Reality Fest

4/28/06

Take them to the ruins.

It’s important. It will always be important.

This many months in, maybe you’re tired of giving your relatives and friends the misery tour or maybe the city’s wreckage is not what you want to dwell upon as you prepare to soak in the rays and revel in the sights, sounds, and smells of JazzFest.

Maybe you’d like to take the opportunity to step out of the darkness and into the light, if only for a weekend. Maybe you’d just like to kick your feet up and cut loose with your out-of-town friends and talk about things that people in other places talk about: baseball, gas prices, and what’s the deal with Tom Hanks’s hair in The Da Vinci Code?

Fine. Talk about those things with them. Talk about those things while you drive them around the city and show them what happened here.

It’s important.

I have more visitors coming to stay with me this JazzFest than I have had in fifteen years—back when I was single, immortal, and had three million friends and a freezer filled with vodka bottles.

They’re coming this year because they love this place and want to support this place and because of the general realization in the Great Elsewhere that any dollars spent here in New Orleans are a contribution to a good cause.

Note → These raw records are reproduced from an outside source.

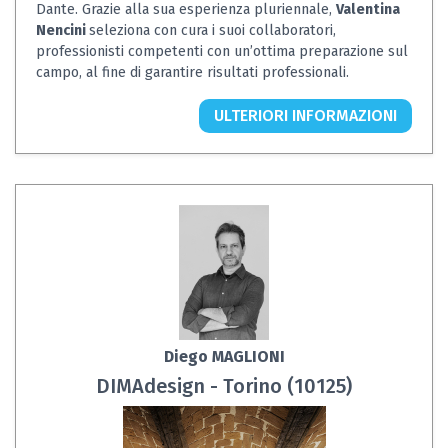
Dante. Grazie alla sua esperienza pluriennale,
Valentina
Nencini
seleziona con cura i suoi collaboratori,
professionisti competenti con un’ottima preparazione sul
campo, al fine di garantire risultati professionali.
ULTERIORI INFORMAZIONI
Diego MAGLIONI
DIMAdesign - Torino (10125)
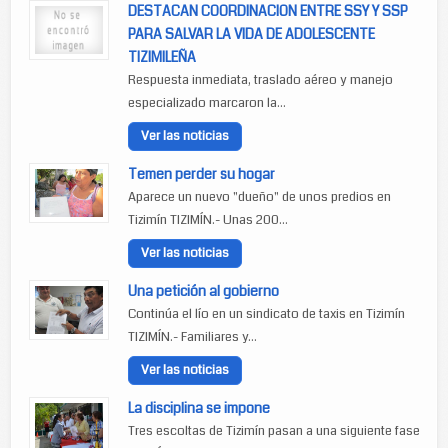
DESTACAN COORDINACION ENTRE SSY Y SSP
PARA SALVAR LA VIDA DE ADOLESCENTE
TIZIMILEÑA
Respuesta inmediata, traslado aéreo y manejo
especializado marcaron la...
Ver las noticias
Temen perder su hogar
Aparece un nuevo "dueño" de unos predios en
Tizimín TIZIMÍN.- Unas 200...
Ver las noticias
Una petición al gobierno
Continúa el lío en un sindicato de taxis en Tizimín
TIZIMÍN.- Familiares y...
Ver las noticias
La disciplina se impone
Tres escoltas de Tizimín pasan a una siguiente fase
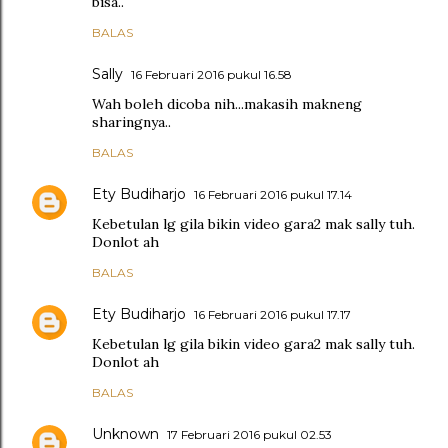
bisa..
BALAS
Sally
16 Februari 2016 pukul 16.58
Wah boleh dicoba nih...makasih makneng
sharingnya..
BALAS
Ety Budiharjo
16 Februari 2016 pukul 17.14
Kebetulan lg gila bikin video gara2 mak sally tuh.
Donlot ah
BALAS
Ety Budiharjo
16 Februari 2016 pukul 17.17
Kebetulan lg gila bikin video gara2 mak sally tuh.
Donlot ah
BALAS
Unknown
17 Februari 2016 pukul 02.53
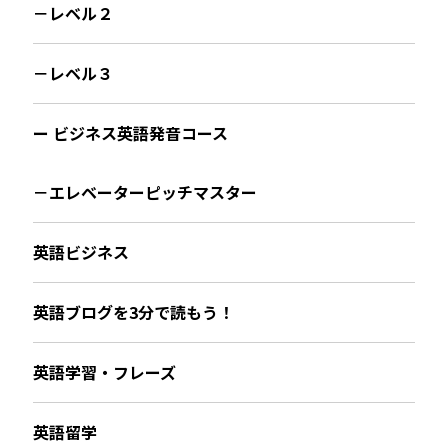
－レベル２
－レベル３
ー ビジネス英語発音コース
－エレベーターピッチマスター
英語ビジネス
英語ブログを3分で読もう！
英語学習・フレーズ
英語留学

And it’s quite possible that many visitors will want to witness what this city looks like right now—witness what it really feels like; they’ll want to see the breaches, the brown lines, the Lower 9th, and the cloud of emotional dread that hangs over it all.

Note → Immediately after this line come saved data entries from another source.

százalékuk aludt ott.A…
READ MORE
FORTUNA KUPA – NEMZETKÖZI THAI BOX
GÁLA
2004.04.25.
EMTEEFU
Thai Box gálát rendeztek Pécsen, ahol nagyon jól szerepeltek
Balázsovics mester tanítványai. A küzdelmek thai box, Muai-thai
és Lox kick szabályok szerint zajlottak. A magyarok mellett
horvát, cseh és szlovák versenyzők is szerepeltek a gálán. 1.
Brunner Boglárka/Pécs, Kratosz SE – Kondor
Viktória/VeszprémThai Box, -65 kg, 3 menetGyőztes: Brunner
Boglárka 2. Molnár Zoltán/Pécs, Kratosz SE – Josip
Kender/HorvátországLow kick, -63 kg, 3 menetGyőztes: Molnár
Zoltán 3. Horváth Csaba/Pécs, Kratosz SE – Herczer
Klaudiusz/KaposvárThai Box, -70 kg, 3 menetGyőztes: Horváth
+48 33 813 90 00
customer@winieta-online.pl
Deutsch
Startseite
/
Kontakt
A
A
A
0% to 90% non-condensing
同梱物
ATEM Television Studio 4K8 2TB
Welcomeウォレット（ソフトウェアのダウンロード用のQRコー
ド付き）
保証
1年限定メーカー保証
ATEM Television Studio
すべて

They’ll want to understand what happened here, the scope of human suffering that occurred before and occurs still.

Then again, many may not want to see that. Quite frankly, they’d prefer to stick to Dylan, the ’dudes, and Fats, thank you very much. And my answer is: If you want to see Fats at the Fair Grounds, you’ve got to see his house on Caffin Avenue first.

You must pay to play.

No one who visits me this year is going to get to the festival without seeing Lakeview and eastern New Orleans first.

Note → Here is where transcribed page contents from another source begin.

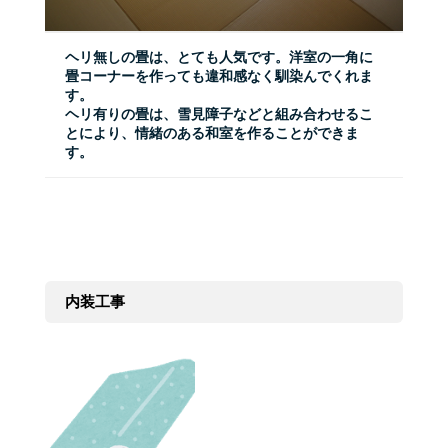
ヘリ無しの畳は、とても人気です。洋室の一角に
畳コーナーを作っても違和感なく馴染んでくれま
す。
ヘリ有りの畳は、雪見障子などと組み合わせるこ
とにより、情緒のある和室を作ることができま
す。
内装工事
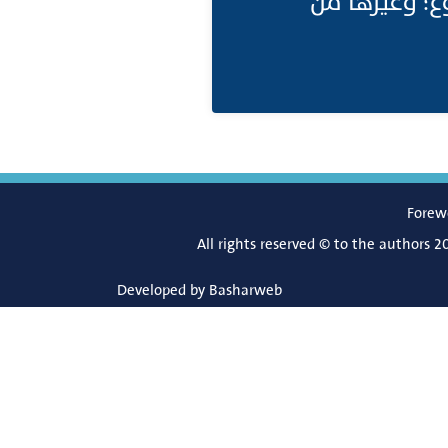
وغ؛ وغيرها من
Forew
All rights reserved © to the authors 2
Developed by
Basharweb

Yeah, even just a regular drive to the Fair Grounds from any point in the city is a strong cup of coffee, an unfiltered look at the damage done, and evidence enough of what went down here. And though I don’t intend to bring my guests down, I think it’s a small crime of negligence not to put this festival into context for them.

In that way, really, it actually becomes a bigger celebration than usual. A rebirth. A return. A claim to our heritage and our future. A testimony to the triumph of the human spirit.

The New Orleans spirit.

I think JazzFest visitors can collectively be considered among the most intellectually curious and influential visitors we’ll see in the course of the year.

They will probably drink, yes, but they’re not here for the liquor. I’d wager that the Bourbon Street strip clubs do not experience any great spike in business this time of year. But the record stores, music venues, art galleries, and bookstores do. These folks matter. They want to get it. So give it to them.

Undoubtedly, the spectacle of legions of video-toting gawkers in florid print Hawaiian shirts and straw hats and wearing socks with sandals and shorts will present a disconcerting sight among the colorless wreckage of the Lower 9th.

But it means no disrespect. It is no disrespect, any more than wanting to see where the Twin Towers once stood or the city of Pompeii.

From history, we learn.

Teach them. Teach yourself. Remind yourself, because we forget. We get used to it.

I recently drove a TV news producer around town and was down in the 8th Ward and remembered so painfully what it had looked like in September, so I was provoked to nod my head at the transformations since then and I offered, “Lookin’ good!”

The producer, from New York City, looked at me as if I were out of my mind. “It does not look so good,” he said.

Gut check. Correct. It does not look so good. It looks as though a war was fought here and we lost the war.

So never forget. And never surrender.